Then there’s the sheer size of the Peloton Row. It’s not insignificant. We’d need to shuffle stuff around to make room for something that measures 8×2 feet in size. Basically the “home gym” part of our home would grow substantially. I guess at that point we’d be a gym with a small home added on the side!
Hard to say. I like the idea of fitness of course. And because the Peloton Bike is always a stone’s throw away here at home, we use it a lot. Every day pretty much, aside from travel.
Regarding the competition. There’s many (far) cheaper options out there.

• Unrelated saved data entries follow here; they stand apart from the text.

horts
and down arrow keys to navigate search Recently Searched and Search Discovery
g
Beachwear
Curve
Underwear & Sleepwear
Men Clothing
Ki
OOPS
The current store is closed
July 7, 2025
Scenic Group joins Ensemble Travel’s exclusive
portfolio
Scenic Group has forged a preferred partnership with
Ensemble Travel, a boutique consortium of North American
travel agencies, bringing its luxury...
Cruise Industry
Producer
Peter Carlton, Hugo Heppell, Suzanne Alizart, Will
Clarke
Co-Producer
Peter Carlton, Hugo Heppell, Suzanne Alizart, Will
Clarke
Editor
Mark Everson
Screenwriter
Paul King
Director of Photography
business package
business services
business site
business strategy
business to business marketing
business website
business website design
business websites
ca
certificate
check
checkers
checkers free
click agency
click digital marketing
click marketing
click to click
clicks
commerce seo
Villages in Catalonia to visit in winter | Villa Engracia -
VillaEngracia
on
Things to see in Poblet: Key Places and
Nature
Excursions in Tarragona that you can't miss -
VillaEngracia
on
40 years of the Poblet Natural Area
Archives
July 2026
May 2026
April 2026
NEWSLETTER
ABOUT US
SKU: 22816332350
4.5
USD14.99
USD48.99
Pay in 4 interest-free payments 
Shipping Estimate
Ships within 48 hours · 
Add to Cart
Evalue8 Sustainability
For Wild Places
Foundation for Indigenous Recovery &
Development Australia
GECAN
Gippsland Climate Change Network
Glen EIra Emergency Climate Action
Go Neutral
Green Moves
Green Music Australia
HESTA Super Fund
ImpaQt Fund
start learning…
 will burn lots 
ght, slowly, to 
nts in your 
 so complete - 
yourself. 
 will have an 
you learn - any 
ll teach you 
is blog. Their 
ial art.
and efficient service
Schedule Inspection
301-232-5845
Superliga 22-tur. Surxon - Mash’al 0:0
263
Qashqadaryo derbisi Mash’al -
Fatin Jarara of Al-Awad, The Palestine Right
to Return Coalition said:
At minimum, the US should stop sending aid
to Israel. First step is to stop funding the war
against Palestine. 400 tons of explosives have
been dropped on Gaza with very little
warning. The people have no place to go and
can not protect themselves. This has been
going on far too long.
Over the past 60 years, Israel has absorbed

Some obvious ones include:
- NordicTrack RW 600, $999
- Echelon Row, $799
- Hydrow Rowing Machine, $2,395
- And… Amazon has no shortage of lost cost rowers
In any case, with its premium Apple-like product positioning, the Peloton Row is available for pre-order, starting from $3,195. That includes delivery and setup, but not taxes.
Peloton expects to start shipping the new rowing machine in early December.
Meantime, Amazon has opened its own Peloton store and is offering a significantly discounted Peloton Bike.
Parting thought: Part of me can’t help but wonder if Peloton intentionally over-priced the Row in hopes of keeping initial demand low and subsequently ironing out supply chain and delivery issues, before introducing an “entry-level” model (~ $2,000) to scale for the broader market?